I assisted at my son’s Cub Scout meeting and helped dispel some wound care myths. Lots of questions need answers. . . here is how I address wounds.
- Allergies? to latex, antibiotics or anesthetics (the medicine to numb a wound)? I don’t want to make the situation worse.
- Tetanus status? Tetanus vaccine is due every 10 years.
- How did the injury occur?
- Is there a foreign body (wood, glass, asphalt) in the wound? (An x-ray may show me a solid object in the wound, but glass is hard to see).
- Are the nerves, tendons, joints, and blood vessels intact and working?
- Cosmetically, how and should I close the wound?
- Does the wound need a specialist?
- Is there another reason to NOT close (stitch) the wound?
Time. It is important. 19 hours seems to be the magic number. Studies show wounds stitched UP to 19 hours after the injury heal significantly better than those closed later. So, as a physician, I do not sew wounds that come to me more than 19 hours of age.
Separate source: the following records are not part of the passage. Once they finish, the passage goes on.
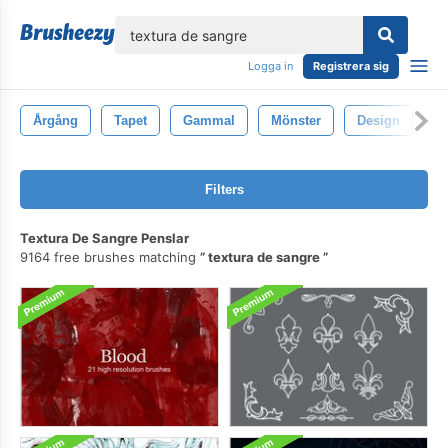
lose
Logga in
Registrera sig
Årgång
Tapet
Gammal
Mönster
Design
G
Filters
Textura De Sangre Penslar
9164 free brushes matching
textura de sangre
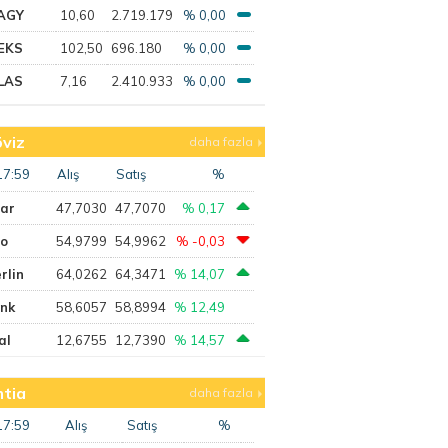
AGY
10,60
2.719.179
% 0,00
EKS
102,50
696.180
% 0,00
LAS
7,16
2.410.933
% 0,00
viz
daha fazla
17:59
Alış
Satış
%
lar
47,7030
47,7070
% 0,17
ro
54,9799
54,9962
% -0,03
rlin
64,0262
64,3471
% 14,07
ank
58,6057
58,8994
% 12,49
al
12,6755
12,7390
% 14,57
tia
daha fazla
17:59
Alış
Satış
%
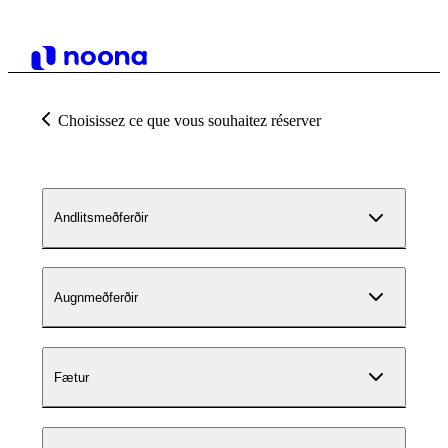
Choisissez ce que vous souhaitez réserver
Andlitsmeðferðir
Augnmeðferðir
Fætur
What can YOU do with a “fresh” wound?
- First, stop the bleeding. Apply direct pressure to the wound. Most wounds stop bleeding in 10-15 minutes.
- Wash out the wound. Studies found tap water works as well as saline.
- (If it needs to be sewn, it’s done at this step).
- Clean petrolatum (NOT your used lip chapstick) can be put on top of the wound so that the dressing or bandage does not stick to the wound. I do not use neomycin as it is one of the top 10 allergens (that cause wounds to LOOK red and infected).
- Keep the dressing on for 48 hours, then leave open to the air.
- Wash with gentle soap and water and pat dry twice daily.
Call the doctor with any fever, redness, streaking, or any concerns. Antibiotics are not suggested with most patients. Exceptions are a grossly contaminated wound (with dirt or saliva), immune compromised patients or the wound that extends into a joint.
Last question. . .did you earn a scout achievement badge?